Su vestimenta se vuelve colorida y el novelista devenido director debutante
Philippe Claudel nos comienza a aburrir con distracciones triviales,
secuencias superfluas, secundarios irrelevantes. Con frecuencia las escenas
se cortan demasiado pronto, obviando el intenso efecto que las pocas
palabras que emite Juliette provocan en sus interlocutores. La chatura de la
puesta en escena evoca peligrosamente al telefilm de manual típico del canal
Hallmark, con diálogos resueltos en planos/contraplanos pesados en
literalidad; con fueras de campo inexistentes. Ese es el verdadero
tour-de-force de Scott Thomas: crear con interpretación, mesura y
silencio un fuera de campo (el misterio que yace en su mente, en su soledad
existencial) del que el film está absolutamente desprovisto.
Y aun si Philippe
Claudel maneja torpemente el lenguaje cinematográfico, sobresale, en su
atención a los detalles, como un buen narrador. Sin embargo, la película
termina pareciendo demasiado novelada. Es ese exceso de literalidad,
sumado a la proliferación desmedida de personajes y situaciones accesorias y
una música incidental innecesariamente “emotiva”, lo que termina hundiendo
una película que, si se hubiese apoyado más en la observación y menos en la
retórica literaria, podría haber sido un potente y sensitivo estudio sobre
la culpa y la soledad que ésta acarrea. Juliette, Léa y esas grandes
actrices que son Kristin Scott Thomas y Elsa Zylberstein se merecían un
mejor film (o, al menos, un poco más de cine).
Hacia el final,
una revelación azarosa y traída de los pelos neutralizará todo posible
vestigio de misterio y sugestión.
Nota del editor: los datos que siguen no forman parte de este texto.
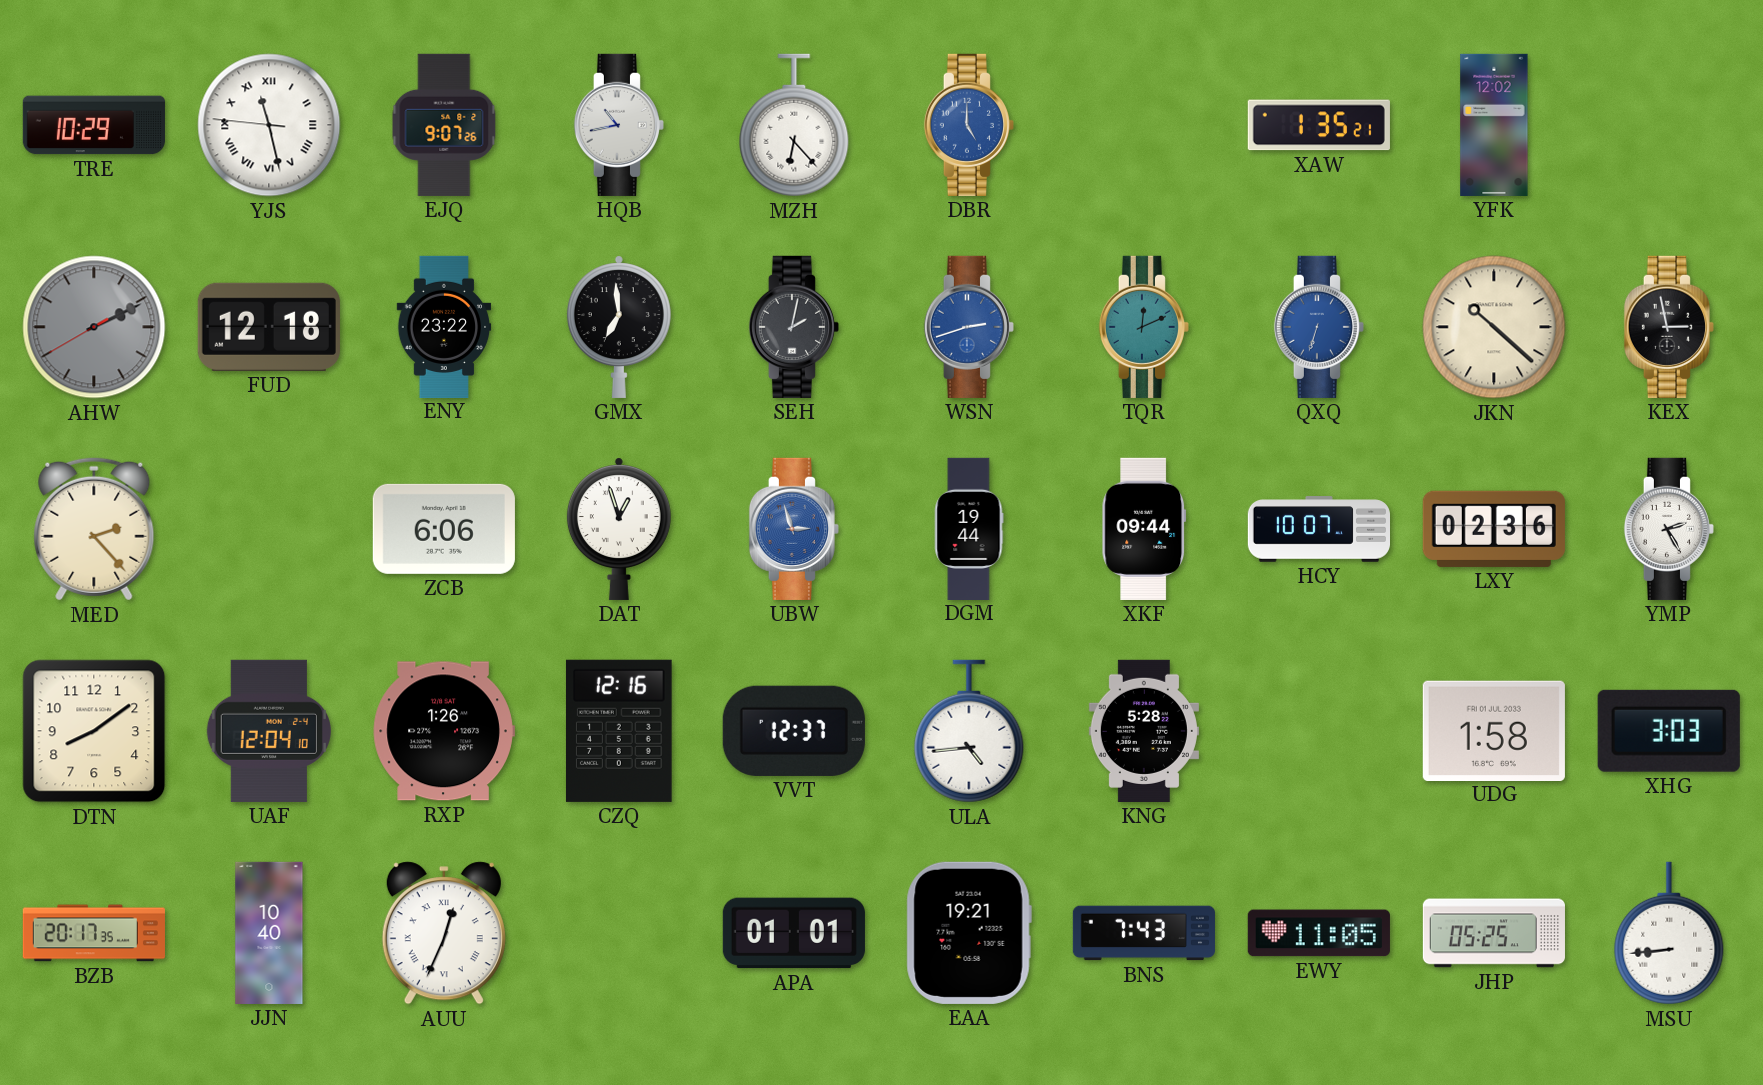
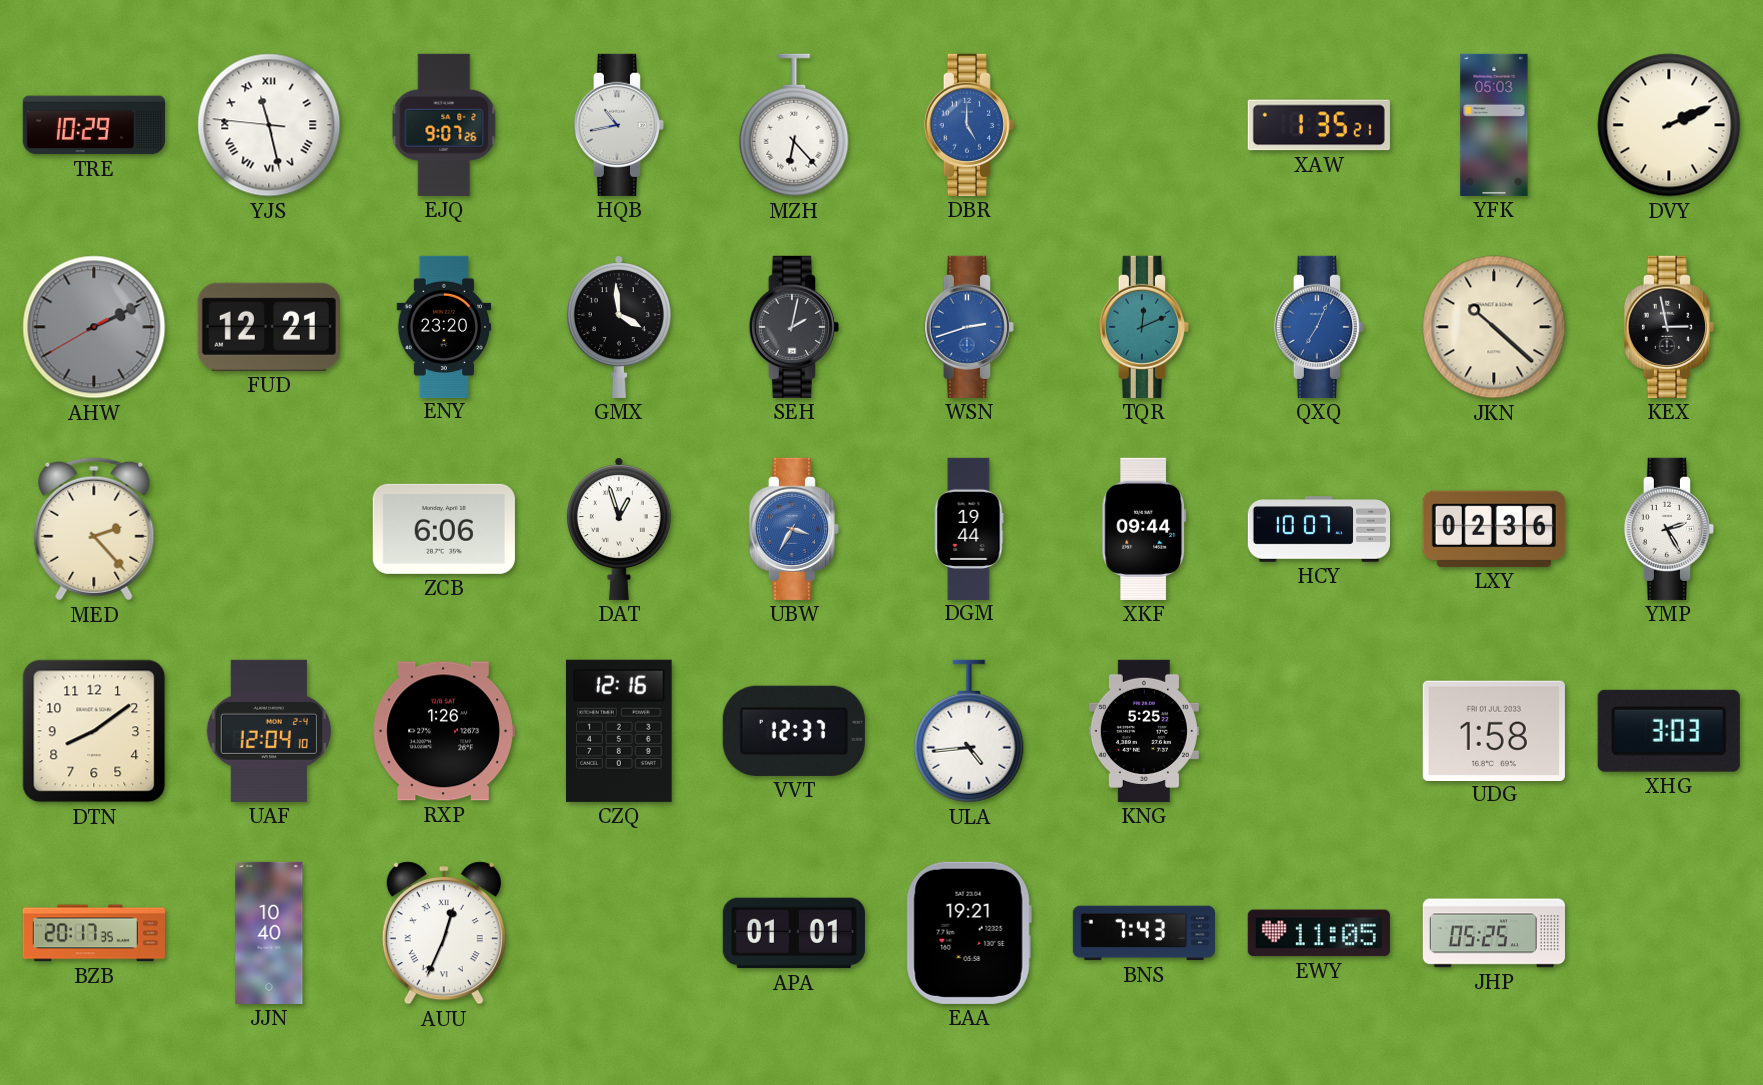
YFK: 12:02 -> 05:03
DVY: none -> 2:11
FUD: 12:18 -> 12:21
ENY: 23:22 -> 23:20
GMX: 6:59 -> 3:59
QXQ: 6:33 -> 7:04
UBW: 2:57 -> 3:35
KNG: 5:28 -> 5:25
MSU: 8:44 -> none
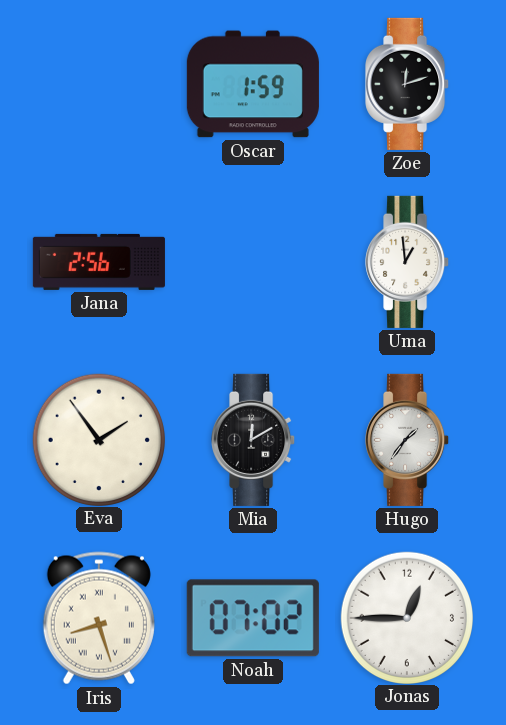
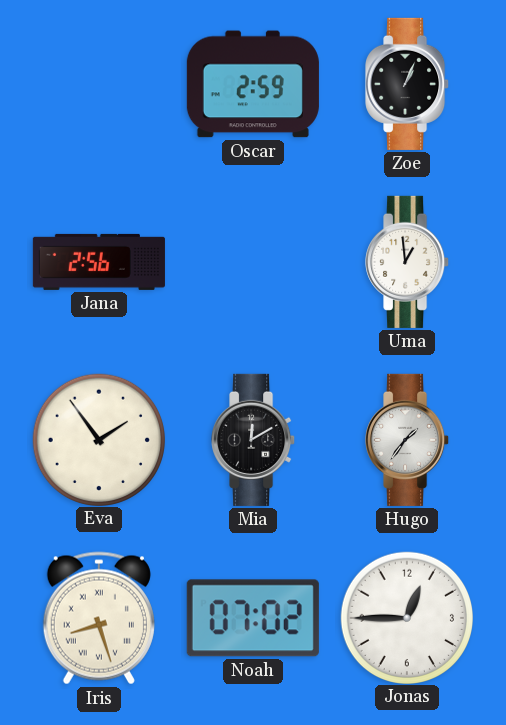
Oscar: 1:59 -> 2:59
Zoe: 12:12 -> 1:04
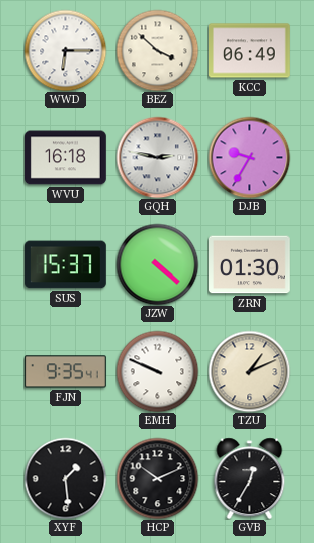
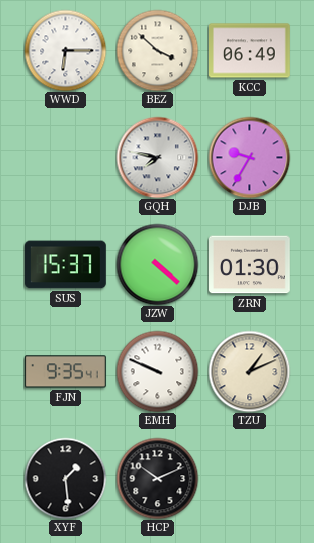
WVU: 16:18 -> none
GQH: 2:47 -> 7:47
GVB: 12:35 -> none
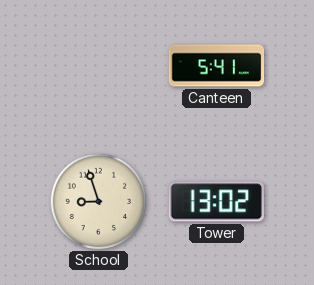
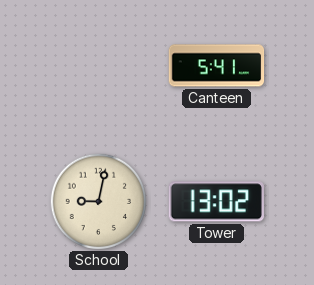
School: 8:57 -> 9:02
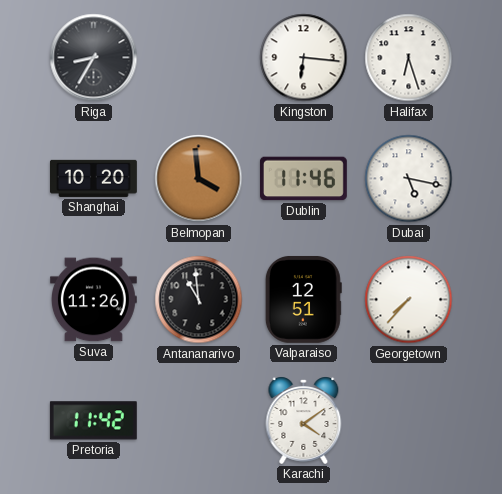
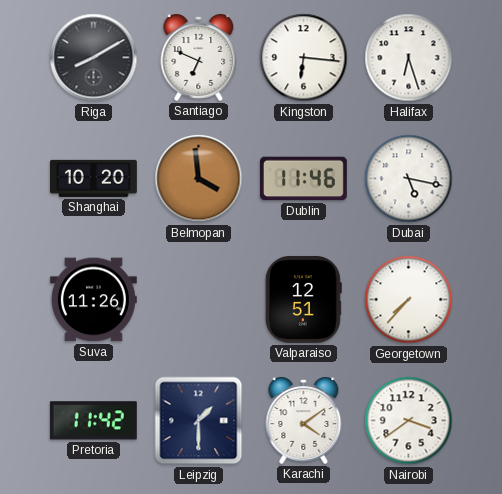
Riga: 8:35 -> 8:10
Santiago: none -> 6:49
Antananarivo: 10:59 -> none
Leipzig: none -> 1:30
Nairobi: none -> 3:39
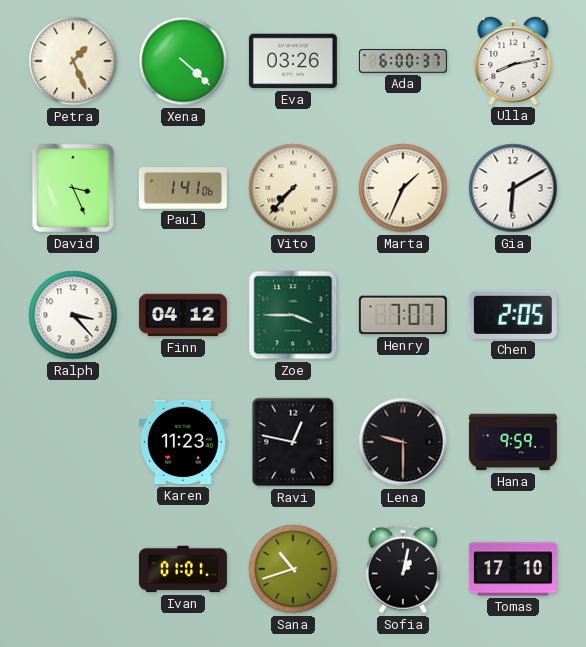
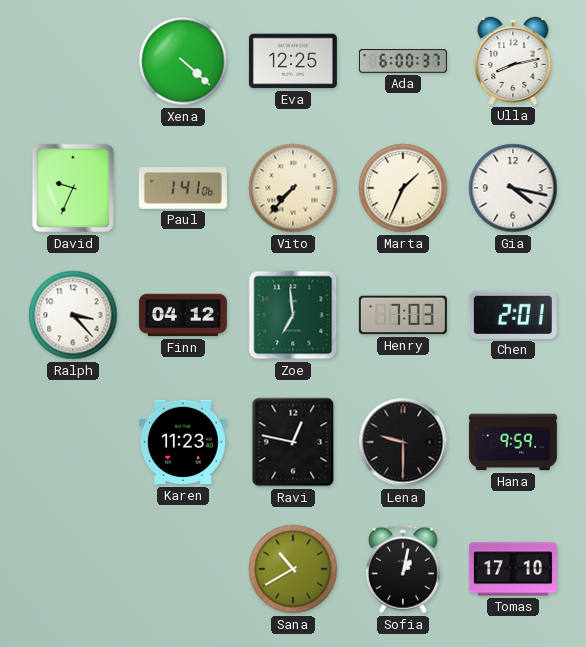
Petra: 1:26 -> none
Eva: 03:26 -> 12:25
David: 3:26 -> 9:34
Gia: 6:10 -> 4:17
Zoe: 3:45 -> 6:59
Henry: 7:07 -> 7:03
Chen: 2:05 -> 2:01
Ivan: 01:01 -> none
Sana: 10:42 -> 10:40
Y como el Matanza-Riachuelo y su destino
fatal, Hace mucho que te quiero termina desembocando en las podridas
aguas de la (sobre)explicación y las convenciones melodramáticas made in
Hollywood, con redención incluida. “Explicar es buscar excusas” –dice la
Ausente en el monólogo final entre sollozos a su hermana, en el momento más
Hallmark de la película– “... la muerte no tiene excusas”.
Claudel debería
haber prestado más atención a sus tristes y bellas criaturas.